"""

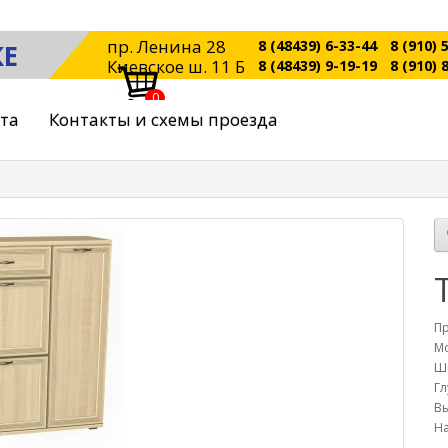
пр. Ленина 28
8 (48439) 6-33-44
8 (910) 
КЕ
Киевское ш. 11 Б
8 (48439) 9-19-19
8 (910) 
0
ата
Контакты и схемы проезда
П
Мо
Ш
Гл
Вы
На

"""

- [PROBLEM]:
Each entry must be reproduced word for word, and any image among them left out.

- [ANSWER AREA]:
пр. Ленина 28
8 (48439) 6-33-44
8 (910) 
КЕ
Киевское ш. 11 Б
8 (48439) 9-19-19
8 (910) 
0
ата
Контакты и схемы проезда
П
Мо
Ш
Гл
Вы
На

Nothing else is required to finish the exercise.